**Material supplied:**
·····

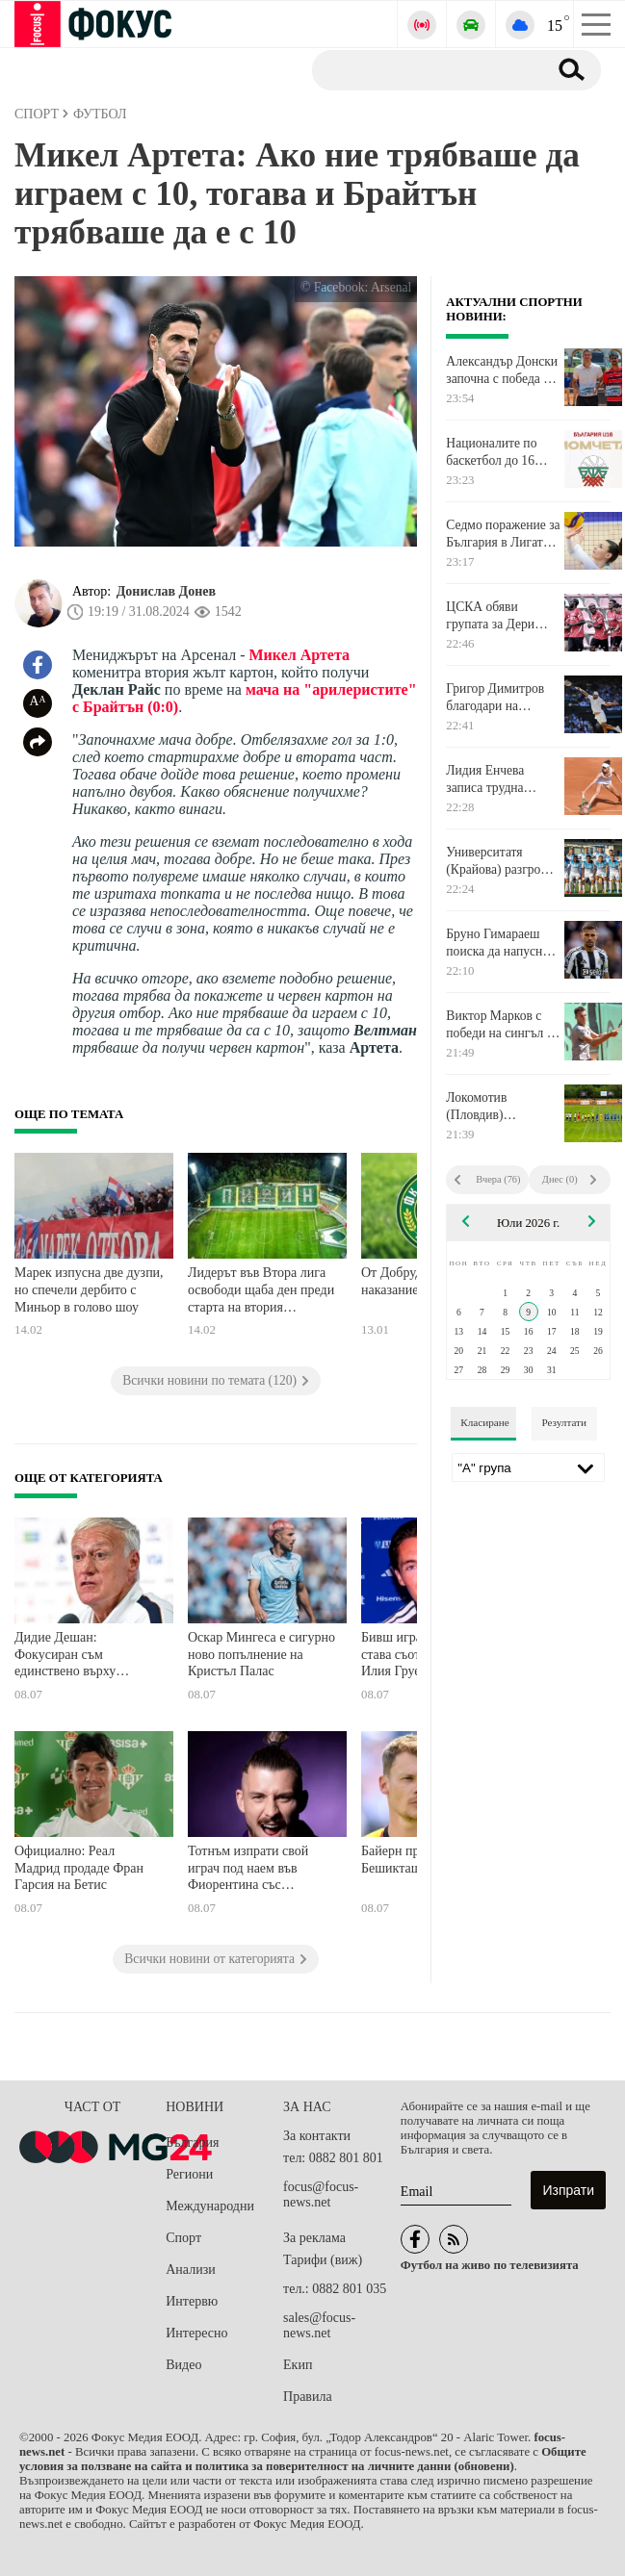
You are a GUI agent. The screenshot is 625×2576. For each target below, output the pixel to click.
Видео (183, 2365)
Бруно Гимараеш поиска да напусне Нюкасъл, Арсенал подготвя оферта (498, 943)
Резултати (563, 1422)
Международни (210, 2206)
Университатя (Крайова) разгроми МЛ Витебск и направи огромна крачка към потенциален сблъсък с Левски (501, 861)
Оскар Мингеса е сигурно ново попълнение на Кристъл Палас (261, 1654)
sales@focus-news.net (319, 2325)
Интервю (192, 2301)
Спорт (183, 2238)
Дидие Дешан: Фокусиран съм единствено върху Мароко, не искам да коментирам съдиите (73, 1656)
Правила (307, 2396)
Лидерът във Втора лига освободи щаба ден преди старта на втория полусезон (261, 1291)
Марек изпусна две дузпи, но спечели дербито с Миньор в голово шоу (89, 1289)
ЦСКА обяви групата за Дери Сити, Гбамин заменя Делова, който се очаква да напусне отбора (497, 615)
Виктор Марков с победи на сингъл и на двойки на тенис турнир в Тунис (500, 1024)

·····

**Work instruction:** If pictures appear in the data, do not print them; repeat the rest exactly.

**Result of this task:**
You are a GUI agent. The screenshot is 625×2576. For each target below, output the pixel to click.
Видео (183, 2365)
Бруно Гимараеш поиска да напусне Нюкасъл, Арсенал подготвя оферта (498, 943)
Резултати (563, 1422)
Международни (210, 2206)
Университатя (Крайова) разгроми МЛ Витебск и направи огромна крачка към потенциален сблъсък с Левски (501, 861)
Оскар Мингеса е сигурно ново попълнение на Кристъл Палас (261, 1654)
sales@focus-news.net (319, 2325)
Интервю (192, 2301)
Спорт (183, 2238)
Дидие Дешан: Фокусиран съм единствено върху Мароко, не искам да коментирам съдиите (73, 1656)
Правила (307, 2396)
Лидерът във Втора лига освободи щаба ден преди старта на втория полусезон (261, 1291)
Марек изпусна две дузпи, но спечели дербито с Миньор в голово шоу (89, 1289)
ЦСКА обяви групата за Дери Сити, Гбамин заменя Делова, който се очаква да напусне отбора (497, 615)
Виктор Марков с победи на сингъл и на двойки на тенис турнир в Тунис (500, 1024)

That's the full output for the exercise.